高速スライダー

伊藤智仁の高速スライダー

横に大きく曲がるスライダーと、小さく早く曲がるスライダーと使い分けていた。今でいうカットボールを既に1998年のシーズンに投げていたという。そして、現役中は、確かにストレートとスライダーの2種類しか投げていなかった。

本人曰く、本当にいいところに決まっていれば、狙われても打たれない程、このボールに自信を持っていた。困ったらスライダー。しかし、ヘコイバッターにスライダーを投げるのはもったいない、と言い、そんな時は、ズドーンとストレートで勝負した、と語る。

スライダーには2つの快感があり、右バッターには空振り、もしくはバットの先っぽ。左バッターには、ひざ元、もしくはインハイで詰まらせる、というパターン。そして、右バッターに向かって行くスライダーは、バッターをピクッとさせることが快感だと言う。

しかし本人も自覚している様に、かなり肘に負担のかかるボールであることに間違いはない。ハイリターン、ハイリスクのあるボールである。現に、本人の伊藤自身も、実働5年で現役を退いている。

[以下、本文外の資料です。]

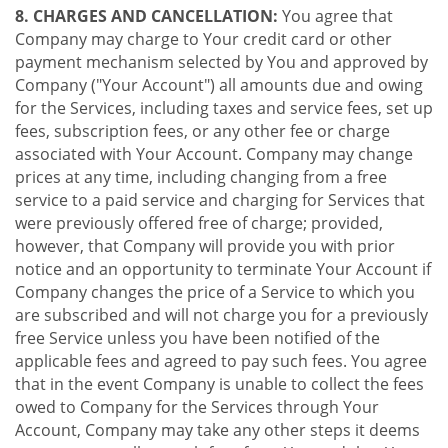
8. CHARGES AND CANCELLATION:
You agree that
Company may charge to Your credit card or other
payment mechanism selected by You and approved by
Company ("Your Account") all amounts due and owing
for the Services, including taxes and service fees, set up
fees, subscription fees, or any other fee or charge
associated with Your Account. Company may change
prices at any time, including changing from a free
service to a paid service and charging for Services that
were previously offered free of charge; provided,
however, that Company will provide you with prior
notice and an opportunity to terminate Your Account if
Company changes the price of a Service to which you
are subscribed and will not charge you for a previously
free Service unless you have been notified of the
applicable fees and agreed to pay such fees. You agree
that in the event Company is unable to collect the fees
owed to Company for the Services through Your
Account, Company may take any other steps it deems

プロ入り2年目で肩を壊して、3年目がリハビリ、しかし復帰後もあの新人の時の様な、高速スライダーはついに復活しなかった。当時の野村監督は今でも、伊藤智仁の起用法を悔やんでいる、俺が無理に使いすぎたんだと。しかし、鮮烈なデビューを飾った、高速スライダーは今でも野球ファンの脳裏に焼きついている。